• _PROBLEM DESCRIPTION_:
Skip the pictures and restate, word for word, the lines from the one containing "conversations and join" to the end of the data below.

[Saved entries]
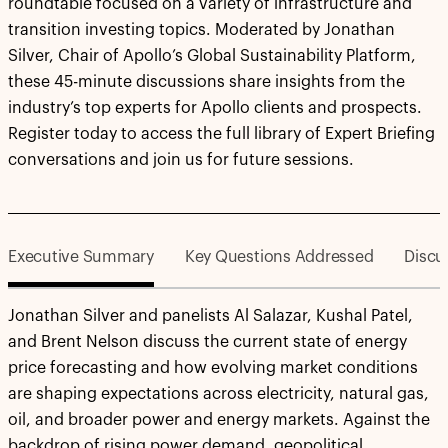
roundtable focused on a variety of infrastructure and
transition investing topics. Moderated by Jonathan
Silver, Chair of Apollo’s Global Sustainability Platform,
these 45-minute discussions share insights from the
industry’s top experts for Apollo clients and prospects.
Register today to access the full library of Expert Briefing
conversations and join us for future sessions.
Executive Summary
Key Questions Addressed
Discu
Jonathan Silver and panelists Al Salazar, Kushal Patel,
and Brent Nelson discuss the current state of energy
price forecasting and how evolving market conditions
are shaping expectations across electricity, natural gas,
oil, and broader power and energy markets. Against the
backdrop of rising power demand, geopolitical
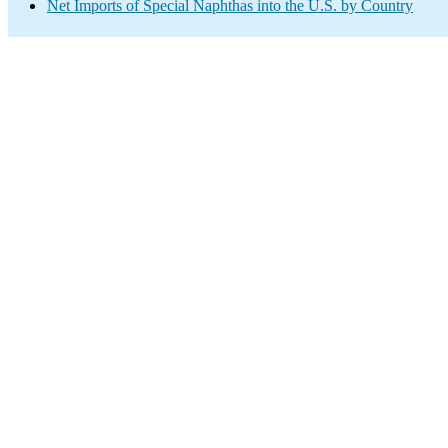
Net Imports of Special Naphthas into the U.S. by Country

• _ANSWER SECTION_:
conversations and join us for future sessions.
Executive Summary
Key Questions Addressed
Discu
Jonathan Silver and panelists Al Salazar, Kushal Patel,
and Brent Nelson discuss the current state of energy
price forecasting and how evolving market conditions
are shaping expectations across electricity, natural gas,
oil, and broader power and energy markets. Against the
backdrop of rising power demand, geopolitical
Net Imports of Special Naphthas into the U.S. by Country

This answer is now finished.